▶ **The task**: In the lines below, look for "header". Copy each line where it appears.

Extracted data entries
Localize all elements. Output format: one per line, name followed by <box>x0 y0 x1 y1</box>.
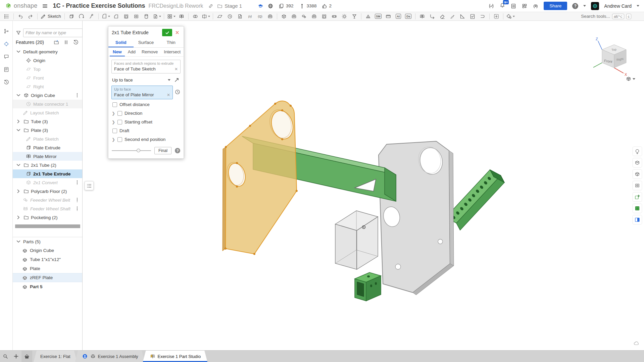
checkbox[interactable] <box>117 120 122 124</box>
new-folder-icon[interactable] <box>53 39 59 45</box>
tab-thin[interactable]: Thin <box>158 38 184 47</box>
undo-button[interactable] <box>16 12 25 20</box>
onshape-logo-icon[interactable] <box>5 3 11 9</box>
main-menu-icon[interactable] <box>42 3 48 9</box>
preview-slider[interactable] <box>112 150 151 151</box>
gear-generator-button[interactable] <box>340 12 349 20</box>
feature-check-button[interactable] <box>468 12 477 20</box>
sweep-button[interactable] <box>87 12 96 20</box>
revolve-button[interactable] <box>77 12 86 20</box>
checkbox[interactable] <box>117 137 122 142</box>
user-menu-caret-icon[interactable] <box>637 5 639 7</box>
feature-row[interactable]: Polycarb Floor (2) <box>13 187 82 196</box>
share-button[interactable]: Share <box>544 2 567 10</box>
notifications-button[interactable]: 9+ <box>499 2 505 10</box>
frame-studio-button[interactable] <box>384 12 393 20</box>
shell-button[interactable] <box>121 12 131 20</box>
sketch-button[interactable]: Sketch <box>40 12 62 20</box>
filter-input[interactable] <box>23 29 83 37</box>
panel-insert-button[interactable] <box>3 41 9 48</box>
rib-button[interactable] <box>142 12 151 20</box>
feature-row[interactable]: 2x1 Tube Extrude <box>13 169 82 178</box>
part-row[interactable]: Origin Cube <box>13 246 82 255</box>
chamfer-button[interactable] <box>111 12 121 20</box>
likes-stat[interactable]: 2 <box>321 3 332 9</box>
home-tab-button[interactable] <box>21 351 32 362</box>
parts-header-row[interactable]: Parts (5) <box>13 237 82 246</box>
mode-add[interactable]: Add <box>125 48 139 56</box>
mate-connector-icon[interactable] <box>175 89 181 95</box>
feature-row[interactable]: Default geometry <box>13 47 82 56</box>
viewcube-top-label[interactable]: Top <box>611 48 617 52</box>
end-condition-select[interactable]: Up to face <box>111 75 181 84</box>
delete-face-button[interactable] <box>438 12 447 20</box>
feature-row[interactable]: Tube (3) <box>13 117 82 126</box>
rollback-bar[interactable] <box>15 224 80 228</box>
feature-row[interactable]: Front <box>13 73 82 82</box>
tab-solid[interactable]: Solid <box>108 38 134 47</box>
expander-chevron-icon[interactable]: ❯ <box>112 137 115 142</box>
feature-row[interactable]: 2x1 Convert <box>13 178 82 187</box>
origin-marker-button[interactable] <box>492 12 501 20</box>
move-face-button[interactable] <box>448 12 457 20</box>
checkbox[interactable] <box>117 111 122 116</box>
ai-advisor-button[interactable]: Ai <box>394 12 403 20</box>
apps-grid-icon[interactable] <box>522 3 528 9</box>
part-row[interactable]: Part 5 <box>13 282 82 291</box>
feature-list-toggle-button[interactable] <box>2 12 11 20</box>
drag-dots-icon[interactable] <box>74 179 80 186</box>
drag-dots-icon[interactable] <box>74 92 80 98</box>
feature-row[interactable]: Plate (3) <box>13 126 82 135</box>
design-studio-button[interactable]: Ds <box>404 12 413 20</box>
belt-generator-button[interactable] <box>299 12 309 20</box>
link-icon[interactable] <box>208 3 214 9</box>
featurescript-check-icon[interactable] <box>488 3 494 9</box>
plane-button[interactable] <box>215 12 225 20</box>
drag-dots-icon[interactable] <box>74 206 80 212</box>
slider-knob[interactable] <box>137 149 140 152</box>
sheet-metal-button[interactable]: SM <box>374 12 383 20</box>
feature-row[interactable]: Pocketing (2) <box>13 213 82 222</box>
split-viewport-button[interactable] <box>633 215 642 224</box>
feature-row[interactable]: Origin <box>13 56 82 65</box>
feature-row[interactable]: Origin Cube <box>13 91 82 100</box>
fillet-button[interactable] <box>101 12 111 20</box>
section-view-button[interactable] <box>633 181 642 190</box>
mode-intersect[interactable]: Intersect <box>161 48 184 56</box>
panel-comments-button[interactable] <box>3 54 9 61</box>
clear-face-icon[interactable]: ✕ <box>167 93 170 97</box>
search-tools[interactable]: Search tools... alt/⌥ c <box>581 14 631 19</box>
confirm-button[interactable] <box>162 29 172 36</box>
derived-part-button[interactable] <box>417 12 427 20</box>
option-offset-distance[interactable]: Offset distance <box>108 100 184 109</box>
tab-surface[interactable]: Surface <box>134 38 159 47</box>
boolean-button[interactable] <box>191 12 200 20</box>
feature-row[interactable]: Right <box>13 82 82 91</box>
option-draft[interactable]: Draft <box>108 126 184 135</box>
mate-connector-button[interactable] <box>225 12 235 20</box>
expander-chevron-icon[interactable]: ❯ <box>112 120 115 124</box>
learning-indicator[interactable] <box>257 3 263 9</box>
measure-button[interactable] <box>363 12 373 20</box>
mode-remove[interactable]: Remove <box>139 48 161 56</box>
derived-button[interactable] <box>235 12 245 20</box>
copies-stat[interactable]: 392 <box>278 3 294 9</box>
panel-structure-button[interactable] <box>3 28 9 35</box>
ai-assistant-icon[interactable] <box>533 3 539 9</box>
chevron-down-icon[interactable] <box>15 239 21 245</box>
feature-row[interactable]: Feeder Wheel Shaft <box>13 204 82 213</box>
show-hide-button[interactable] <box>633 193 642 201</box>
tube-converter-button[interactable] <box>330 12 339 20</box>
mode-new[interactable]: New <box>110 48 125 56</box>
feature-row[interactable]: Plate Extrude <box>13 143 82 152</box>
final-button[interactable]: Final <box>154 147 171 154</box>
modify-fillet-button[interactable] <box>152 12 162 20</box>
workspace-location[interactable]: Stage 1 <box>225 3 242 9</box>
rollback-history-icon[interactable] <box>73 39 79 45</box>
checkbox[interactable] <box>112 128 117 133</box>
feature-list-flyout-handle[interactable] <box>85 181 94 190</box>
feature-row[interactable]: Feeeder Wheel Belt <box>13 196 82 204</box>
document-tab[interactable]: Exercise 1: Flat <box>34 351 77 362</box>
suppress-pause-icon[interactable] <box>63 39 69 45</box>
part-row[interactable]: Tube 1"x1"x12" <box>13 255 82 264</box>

---

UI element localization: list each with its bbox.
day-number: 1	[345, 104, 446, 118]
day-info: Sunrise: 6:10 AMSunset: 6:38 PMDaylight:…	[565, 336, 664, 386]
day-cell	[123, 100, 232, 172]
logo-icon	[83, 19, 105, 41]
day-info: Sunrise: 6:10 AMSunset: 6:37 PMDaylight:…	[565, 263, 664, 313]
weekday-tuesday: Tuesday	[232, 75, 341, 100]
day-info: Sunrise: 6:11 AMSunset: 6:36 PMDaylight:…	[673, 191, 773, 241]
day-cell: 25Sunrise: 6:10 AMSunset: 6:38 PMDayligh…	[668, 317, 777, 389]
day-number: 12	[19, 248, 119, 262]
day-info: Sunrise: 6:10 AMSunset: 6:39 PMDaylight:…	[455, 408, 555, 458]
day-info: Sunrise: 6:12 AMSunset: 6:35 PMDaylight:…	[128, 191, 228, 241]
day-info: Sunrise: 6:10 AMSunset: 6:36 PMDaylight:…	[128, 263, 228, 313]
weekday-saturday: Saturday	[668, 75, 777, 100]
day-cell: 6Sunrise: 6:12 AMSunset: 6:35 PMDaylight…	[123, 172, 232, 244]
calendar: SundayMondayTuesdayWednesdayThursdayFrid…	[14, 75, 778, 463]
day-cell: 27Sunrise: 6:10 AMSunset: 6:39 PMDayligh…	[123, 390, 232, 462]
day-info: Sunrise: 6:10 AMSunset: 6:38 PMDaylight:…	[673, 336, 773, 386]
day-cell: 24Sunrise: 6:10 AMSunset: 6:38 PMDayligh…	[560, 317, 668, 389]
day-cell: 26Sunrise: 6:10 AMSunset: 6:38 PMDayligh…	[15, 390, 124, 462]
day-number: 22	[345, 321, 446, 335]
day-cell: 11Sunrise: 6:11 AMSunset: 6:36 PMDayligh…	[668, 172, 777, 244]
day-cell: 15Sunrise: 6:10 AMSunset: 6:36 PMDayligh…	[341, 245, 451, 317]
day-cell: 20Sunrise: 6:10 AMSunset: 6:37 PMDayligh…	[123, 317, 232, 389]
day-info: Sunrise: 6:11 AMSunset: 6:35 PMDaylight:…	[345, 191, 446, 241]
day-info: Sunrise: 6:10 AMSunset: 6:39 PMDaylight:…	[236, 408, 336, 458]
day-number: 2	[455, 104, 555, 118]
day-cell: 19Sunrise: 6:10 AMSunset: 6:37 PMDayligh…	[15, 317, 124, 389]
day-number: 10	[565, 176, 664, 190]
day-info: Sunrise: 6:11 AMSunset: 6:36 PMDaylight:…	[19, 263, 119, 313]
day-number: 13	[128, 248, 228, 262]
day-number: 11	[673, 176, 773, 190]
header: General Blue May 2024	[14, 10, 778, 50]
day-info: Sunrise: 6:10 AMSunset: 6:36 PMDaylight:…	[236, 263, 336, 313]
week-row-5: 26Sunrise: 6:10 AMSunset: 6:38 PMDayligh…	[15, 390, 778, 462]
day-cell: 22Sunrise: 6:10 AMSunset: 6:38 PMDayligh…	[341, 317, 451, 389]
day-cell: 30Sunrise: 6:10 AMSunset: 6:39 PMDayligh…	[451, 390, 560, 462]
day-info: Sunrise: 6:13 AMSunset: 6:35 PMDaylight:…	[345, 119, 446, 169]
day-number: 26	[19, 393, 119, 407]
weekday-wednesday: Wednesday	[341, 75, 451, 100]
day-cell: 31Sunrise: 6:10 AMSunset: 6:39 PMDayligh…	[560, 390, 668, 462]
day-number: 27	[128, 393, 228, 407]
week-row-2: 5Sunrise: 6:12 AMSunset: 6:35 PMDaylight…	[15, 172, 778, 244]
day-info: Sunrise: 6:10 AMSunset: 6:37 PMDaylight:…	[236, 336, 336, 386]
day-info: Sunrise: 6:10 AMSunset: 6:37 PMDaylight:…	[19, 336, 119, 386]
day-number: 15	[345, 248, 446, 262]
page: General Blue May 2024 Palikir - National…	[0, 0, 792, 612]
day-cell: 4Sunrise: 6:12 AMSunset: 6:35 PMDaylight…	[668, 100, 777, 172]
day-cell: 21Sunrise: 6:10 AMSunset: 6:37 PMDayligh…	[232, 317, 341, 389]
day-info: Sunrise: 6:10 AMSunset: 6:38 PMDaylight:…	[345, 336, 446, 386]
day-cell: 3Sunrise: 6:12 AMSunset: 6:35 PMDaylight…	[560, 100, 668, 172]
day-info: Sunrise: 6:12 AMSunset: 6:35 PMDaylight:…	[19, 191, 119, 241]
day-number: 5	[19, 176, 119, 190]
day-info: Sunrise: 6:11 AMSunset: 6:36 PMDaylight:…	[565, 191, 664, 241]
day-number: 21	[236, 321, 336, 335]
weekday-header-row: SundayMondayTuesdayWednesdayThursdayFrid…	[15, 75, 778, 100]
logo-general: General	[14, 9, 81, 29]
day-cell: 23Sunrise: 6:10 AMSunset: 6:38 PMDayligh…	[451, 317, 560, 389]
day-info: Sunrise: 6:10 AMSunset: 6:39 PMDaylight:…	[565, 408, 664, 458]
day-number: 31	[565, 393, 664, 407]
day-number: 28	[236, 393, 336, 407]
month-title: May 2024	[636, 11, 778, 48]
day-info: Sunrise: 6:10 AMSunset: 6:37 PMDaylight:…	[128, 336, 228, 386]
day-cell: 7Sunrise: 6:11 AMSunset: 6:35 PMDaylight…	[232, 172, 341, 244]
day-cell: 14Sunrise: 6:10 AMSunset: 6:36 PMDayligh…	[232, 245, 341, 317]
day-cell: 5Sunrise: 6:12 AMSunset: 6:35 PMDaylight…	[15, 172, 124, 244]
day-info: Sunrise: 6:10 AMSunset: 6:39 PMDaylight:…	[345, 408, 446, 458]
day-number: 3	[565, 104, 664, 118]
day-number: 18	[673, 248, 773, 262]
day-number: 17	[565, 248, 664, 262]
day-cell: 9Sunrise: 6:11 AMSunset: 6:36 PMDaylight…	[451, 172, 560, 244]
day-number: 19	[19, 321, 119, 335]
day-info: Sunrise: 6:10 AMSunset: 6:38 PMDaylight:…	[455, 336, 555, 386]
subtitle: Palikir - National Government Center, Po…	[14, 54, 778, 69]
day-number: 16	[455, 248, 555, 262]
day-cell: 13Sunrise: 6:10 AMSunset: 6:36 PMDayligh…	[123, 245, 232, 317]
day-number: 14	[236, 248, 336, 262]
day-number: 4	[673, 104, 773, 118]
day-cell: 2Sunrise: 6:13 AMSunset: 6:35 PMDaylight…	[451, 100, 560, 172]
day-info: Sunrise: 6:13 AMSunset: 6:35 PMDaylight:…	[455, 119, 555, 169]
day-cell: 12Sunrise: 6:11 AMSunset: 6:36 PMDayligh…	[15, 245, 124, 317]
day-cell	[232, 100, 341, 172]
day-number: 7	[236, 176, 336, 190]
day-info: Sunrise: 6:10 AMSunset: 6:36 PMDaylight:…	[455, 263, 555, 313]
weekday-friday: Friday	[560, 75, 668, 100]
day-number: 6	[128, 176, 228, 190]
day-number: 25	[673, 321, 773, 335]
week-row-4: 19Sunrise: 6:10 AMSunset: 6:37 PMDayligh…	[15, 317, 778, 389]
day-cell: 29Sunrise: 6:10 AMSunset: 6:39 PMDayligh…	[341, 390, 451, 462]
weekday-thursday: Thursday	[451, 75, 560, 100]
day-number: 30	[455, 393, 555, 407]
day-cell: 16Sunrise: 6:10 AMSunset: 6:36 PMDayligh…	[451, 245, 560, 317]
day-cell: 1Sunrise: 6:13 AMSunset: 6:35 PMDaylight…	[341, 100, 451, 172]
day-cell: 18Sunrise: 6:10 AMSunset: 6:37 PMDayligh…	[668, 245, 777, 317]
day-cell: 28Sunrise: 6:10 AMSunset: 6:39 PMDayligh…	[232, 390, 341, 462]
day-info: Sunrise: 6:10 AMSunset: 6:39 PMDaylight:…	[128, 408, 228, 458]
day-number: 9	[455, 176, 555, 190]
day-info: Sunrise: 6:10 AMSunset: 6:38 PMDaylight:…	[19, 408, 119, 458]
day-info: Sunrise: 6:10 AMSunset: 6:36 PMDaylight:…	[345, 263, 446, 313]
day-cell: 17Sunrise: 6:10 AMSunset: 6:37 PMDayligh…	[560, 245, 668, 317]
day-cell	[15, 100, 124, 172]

...

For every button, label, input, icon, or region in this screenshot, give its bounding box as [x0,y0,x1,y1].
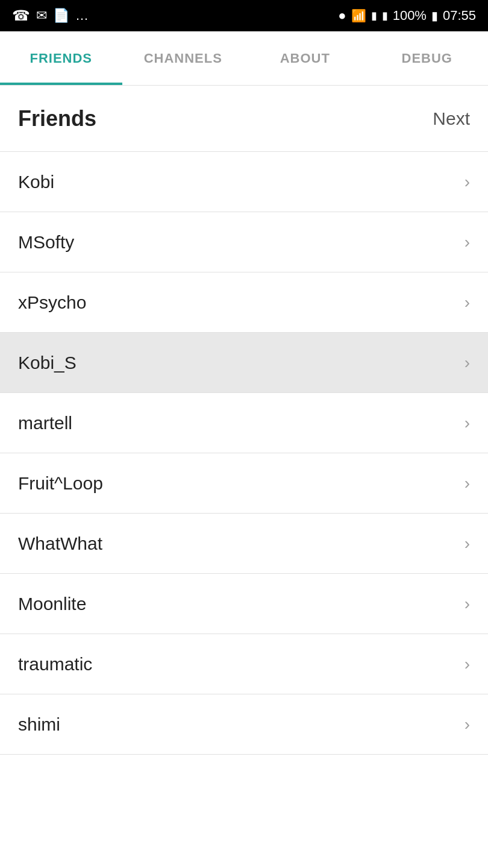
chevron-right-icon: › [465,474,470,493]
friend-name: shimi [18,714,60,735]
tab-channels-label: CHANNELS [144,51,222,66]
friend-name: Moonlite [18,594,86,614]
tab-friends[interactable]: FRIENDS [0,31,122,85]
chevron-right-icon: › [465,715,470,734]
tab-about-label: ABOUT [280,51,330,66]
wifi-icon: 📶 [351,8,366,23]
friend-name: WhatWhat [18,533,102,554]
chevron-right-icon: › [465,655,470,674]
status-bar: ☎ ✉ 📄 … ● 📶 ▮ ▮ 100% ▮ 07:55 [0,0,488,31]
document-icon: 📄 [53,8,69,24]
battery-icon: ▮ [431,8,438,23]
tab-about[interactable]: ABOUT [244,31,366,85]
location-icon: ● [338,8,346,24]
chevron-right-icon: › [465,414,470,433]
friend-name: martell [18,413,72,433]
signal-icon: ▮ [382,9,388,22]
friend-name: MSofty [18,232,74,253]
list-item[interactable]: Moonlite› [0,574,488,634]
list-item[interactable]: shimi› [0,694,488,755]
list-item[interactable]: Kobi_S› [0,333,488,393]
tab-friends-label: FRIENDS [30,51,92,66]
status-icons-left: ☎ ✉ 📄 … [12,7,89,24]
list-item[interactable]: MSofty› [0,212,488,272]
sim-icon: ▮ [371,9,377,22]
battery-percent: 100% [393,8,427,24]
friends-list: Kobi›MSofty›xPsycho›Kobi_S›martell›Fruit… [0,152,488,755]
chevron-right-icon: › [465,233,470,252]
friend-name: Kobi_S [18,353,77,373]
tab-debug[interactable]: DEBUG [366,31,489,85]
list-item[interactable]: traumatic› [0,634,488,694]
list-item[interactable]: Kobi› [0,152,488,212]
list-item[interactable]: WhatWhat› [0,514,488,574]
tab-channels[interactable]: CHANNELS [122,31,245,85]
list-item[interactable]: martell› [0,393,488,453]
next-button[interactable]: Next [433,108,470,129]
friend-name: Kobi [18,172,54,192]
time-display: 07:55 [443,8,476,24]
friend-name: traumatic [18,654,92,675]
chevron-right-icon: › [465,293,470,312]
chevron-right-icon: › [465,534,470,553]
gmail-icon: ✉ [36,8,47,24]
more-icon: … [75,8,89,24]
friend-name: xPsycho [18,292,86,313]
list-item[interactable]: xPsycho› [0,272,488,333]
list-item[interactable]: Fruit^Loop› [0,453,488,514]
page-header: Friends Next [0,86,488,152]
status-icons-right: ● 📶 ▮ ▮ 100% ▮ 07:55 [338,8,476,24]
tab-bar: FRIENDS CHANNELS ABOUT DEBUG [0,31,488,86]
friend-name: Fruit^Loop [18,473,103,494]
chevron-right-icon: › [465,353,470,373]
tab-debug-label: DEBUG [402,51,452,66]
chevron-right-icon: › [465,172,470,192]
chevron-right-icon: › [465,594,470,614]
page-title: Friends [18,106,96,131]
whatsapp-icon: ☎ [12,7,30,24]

▶ **Solution**:
parts-header-row[interactable]: Parts (5) <box>13 237 82 246</box>
header: General Blue May 2024	[14, 10, 778, 50]
weekday-header-row: SundayMondayTuesdayWednesdayThursdayFrid…	[15, 75, 778, 100]
page-header: Friends Next [0,86,488,152]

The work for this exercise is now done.